(Records from a data source)

☆ ☆ ☆ ☆ ☆ ☆ ☆

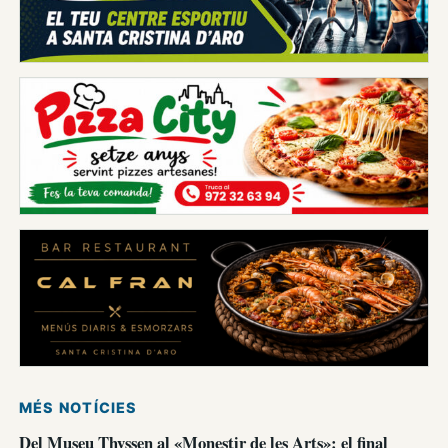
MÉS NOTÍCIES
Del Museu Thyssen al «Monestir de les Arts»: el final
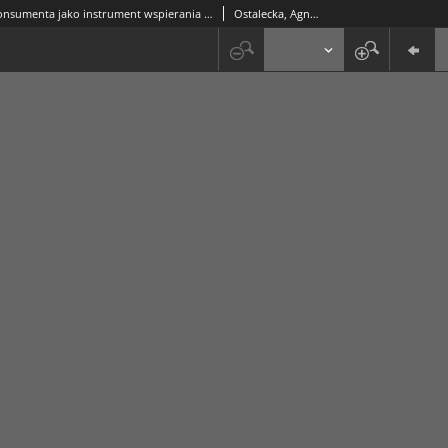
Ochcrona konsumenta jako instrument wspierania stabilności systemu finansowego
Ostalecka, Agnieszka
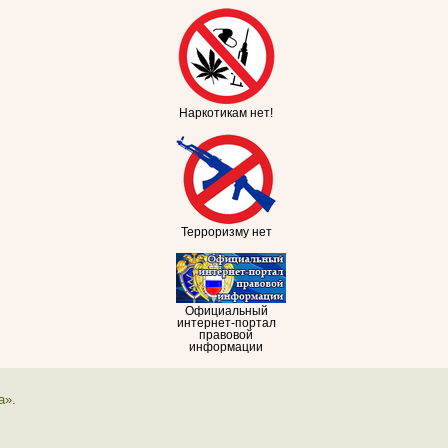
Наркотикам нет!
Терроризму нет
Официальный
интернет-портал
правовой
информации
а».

☆ ☆ ☆ ☆ ☆ ☆ ☆

◆ **Instructions for the task**: Although the records hold pictures, return only what remains, word for word.

◆ **Response**:
MÉS NOTÍCIES
Del Museu Thyssen al «Monestir de les Arts»: el final
Ochcrona konsumenta jako instrument wspierania stabilności systemu finansowego
Ostalecka, Agnieszka
Наркотикам нет!
Терроризму нет
Официальный
интернет-портал
правовой
информации
а».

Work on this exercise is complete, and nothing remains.